= Linder hypothesis =

The Linder hypothesis is an economics conjecture about international trade patterns: The more similar the demand structures of countries, the more they will trade with one another. Further, international trade will still occur between two countries having identical preferences and factor endowments (relying on specialization to create a comparative advantage in the production of differentiated goods between the two nations).

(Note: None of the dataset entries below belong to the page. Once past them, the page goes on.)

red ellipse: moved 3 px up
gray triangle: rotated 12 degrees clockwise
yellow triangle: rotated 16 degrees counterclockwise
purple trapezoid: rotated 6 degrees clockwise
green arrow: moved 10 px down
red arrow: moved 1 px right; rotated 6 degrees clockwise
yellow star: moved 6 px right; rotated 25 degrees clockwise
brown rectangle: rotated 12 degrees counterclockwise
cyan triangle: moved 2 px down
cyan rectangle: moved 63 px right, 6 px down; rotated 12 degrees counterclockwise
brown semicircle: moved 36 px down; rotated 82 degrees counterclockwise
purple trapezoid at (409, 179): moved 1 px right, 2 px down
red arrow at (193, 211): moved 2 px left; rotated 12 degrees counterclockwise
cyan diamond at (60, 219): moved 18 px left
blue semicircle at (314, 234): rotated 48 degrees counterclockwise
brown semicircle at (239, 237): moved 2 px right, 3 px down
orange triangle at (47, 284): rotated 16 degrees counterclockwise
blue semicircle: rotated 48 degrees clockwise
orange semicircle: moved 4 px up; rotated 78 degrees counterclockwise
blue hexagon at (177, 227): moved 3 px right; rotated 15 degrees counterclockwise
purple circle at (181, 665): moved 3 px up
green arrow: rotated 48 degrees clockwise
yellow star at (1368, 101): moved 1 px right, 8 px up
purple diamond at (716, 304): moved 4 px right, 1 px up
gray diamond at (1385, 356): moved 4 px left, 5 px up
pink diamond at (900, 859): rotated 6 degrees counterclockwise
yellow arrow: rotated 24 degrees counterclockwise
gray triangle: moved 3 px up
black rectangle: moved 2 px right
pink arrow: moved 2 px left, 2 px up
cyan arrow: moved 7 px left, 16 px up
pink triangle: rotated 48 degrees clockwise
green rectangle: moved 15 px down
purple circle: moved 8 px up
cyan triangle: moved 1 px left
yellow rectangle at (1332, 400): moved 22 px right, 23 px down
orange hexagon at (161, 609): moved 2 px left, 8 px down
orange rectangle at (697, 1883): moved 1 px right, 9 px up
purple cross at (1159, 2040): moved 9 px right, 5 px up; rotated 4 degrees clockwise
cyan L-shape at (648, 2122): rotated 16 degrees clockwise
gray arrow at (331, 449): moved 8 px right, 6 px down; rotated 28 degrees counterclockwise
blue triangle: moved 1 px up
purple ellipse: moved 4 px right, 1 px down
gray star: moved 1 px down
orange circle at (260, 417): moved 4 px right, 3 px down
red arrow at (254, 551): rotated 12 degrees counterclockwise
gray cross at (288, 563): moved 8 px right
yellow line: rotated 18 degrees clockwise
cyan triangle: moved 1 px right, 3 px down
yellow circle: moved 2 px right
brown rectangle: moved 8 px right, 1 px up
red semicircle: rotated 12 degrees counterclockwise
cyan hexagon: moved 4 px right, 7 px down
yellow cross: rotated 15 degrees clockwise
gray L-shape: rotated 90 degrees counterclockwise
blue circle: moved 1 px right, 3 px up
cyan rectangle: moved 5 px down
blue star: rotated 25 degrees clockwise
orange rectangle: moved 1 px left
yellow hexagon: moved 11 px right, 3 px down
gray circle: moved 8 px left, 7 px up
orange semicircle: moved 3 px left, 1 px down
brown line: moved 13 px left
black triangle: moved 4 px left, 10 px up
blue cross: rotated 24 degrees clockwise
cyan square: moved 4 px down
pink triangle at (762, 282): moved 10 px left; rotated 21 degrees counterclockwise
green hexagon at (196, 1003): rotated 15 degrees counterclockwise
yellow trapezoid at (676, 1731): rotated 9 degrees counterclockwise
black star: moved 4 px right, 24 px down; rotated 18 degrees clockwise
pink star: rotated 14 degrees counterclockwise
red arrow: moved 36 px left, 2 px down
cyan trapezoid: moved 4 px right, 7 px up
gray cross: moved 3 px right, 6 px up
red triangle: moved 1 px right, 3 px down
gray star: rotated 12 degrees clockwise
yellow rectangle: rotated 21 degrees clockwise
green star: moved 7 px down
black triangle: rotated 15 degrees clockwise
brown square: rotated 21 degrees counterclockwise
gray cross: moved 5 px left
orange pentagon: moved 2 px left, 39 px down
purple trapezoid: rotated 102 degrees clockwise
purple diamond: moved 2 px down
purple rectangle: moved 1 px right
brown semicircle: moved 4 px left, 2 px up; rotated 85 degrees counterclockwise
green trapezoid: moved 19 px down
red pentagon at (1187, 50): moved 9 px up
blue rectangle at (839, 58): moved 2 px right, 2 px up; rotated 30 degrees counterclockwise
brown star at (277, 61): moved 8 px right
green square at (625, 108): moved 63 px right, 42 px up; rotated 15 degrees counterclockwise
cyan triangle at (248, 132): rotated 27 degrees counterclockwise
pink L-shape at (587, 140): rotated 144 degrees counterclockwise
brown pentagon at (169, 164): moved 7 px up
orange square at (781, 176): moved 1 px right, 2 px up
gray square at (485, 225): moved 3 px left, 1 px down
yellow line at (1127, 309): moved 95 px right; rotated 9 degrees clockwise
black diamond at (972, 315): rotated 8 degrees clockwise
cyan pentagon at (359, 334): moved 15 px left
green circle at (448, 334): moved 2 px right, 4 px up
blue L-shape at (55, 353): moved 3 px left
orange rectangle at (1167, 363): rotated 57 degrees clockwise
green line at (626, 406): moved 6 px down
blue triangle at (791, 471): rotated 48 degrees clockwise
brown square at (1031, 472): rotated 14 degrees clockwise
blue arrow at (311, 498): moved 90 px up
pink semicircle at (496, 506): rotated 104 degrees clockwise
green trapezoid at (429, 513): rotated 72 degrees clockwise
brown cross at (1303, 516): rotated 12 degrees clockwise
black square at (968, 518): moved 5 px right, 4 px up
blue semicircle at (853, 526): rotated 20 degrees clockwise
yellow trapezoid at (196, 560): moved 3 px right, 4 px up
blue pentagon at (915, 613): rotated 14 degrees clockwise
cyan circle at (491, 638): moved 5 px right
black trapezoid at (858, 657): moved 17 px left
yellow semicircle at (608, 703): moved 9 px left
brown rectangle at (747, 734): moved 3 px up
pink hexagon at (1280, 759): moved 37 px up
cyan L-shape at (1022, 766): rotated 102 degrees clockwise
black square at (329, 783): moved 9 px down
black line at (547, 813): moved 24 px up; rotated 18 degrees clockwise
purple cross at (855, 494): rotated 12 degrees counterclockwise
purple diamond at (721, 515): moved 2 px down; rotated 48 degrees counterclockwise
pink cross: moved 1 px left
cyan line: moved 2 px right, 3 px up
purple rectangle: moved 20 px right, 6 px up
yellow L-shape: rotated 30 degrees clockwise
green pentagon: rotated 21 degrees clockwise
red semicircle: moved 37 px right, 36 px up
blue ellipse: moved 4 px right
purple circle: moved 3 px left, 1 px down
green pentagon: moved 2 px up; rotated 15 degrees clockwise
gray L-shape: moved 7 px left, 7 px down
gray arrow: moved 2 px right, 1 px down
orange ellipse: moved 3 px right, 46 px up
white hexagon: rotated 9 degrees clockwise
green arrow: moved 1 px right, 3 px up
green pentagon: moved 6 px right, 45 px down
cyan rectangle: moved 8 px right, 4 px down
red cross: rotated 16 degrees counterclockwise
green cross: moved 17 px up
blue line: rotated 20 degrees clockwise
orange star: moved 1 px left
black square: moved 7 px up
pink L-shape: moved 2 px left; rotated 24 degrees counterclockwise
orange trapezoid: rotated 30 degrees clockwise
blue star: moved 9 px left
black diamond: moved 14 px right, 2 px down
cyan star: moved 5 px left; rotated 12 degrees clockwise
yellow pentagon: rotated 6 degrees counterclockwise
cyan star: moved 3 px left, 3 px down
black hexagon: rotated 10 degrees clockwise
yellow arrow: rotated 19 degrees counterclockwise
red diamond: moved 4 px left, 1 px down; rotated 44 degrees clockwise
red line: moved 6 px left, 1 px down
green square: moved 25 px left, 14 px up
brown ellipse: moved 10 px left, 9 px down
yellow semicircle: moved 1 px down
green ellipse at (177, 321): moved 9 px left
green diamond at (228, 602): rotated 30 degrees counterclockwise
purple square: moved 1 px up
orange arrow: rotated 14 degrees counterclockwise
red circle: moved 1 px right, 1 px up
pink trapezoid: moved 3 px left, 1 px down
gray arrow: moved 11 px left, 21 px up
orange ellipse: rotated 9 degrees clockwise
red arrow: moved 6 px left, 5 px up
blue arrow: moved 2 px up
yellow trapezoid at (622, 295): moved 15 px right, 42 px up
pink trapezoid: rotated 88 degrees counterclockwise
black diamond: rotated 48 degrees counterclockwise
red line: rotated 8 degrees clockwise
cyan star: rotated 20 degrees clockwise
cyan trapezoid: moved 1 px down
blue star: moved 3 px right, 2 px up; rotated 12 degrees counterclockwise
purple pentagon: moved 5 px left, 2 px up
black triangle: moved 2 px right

== Development of the theory ==

The hypothesis was proposed by economist Staffan Burenstam Linder in 1961 as a possible resolution to the Leontief paradox, which questioned the empirical validity of the Heckscher–Ohlin theory (H–O). H–O predicts that patterns of international trade will be determined by the relative factor-endowments of different nations. Those with relatively high levels of capital in relation to labor would be expected to produce capital-intensive goods while those with an abundance of labor relative to (immobile) capital would be expected to produce labor-intensive goods. H-O and other theories of factor-endowment based trade had dominated the field of international economics until Leontief performed a study empirically rejecting H-O. In fact, Leontief found that the United States (then the most capital abundant nation) exported primarily labor-intensive goods. Linder proposed an alternative theory of trade that was consistent with Leontief's findings. The Linder hypothesis presents a demand based theory of trade in contrast to the usual supply based theories involving factor endowments. Linder hypothesized that nations with similar demands would develop similar industries. These nations would then trade with each other in similar, but differentiated goods.

== Empirical tests ==

Examinations of the Linder hypothesis have observed a "Linder effect" consistent with the hypothesis. Econometric tests of the hypothesis usually proxy the demand structure in a country from its per capita income: It is convenient to assume that the closer are the income levels per consumer the closer are the consumer preferences. (That is, the proportionate demand for each good becomes more similar, for example following Engel's law on food and non-food spending.) Econometric test of the hypothesis has been difficult because countries with similar levels of per capita income are generally located close to each other geographically, and distance is a very important factor in explaining the intensity of trade between two countries. Generally, a Linder effect has been found to be more significant for trade in manufactures than for non-manufactures, and within manufactures the effect is more significant for trade in capital goods than in consumer goods and more significant for differentiated products than for standardized products.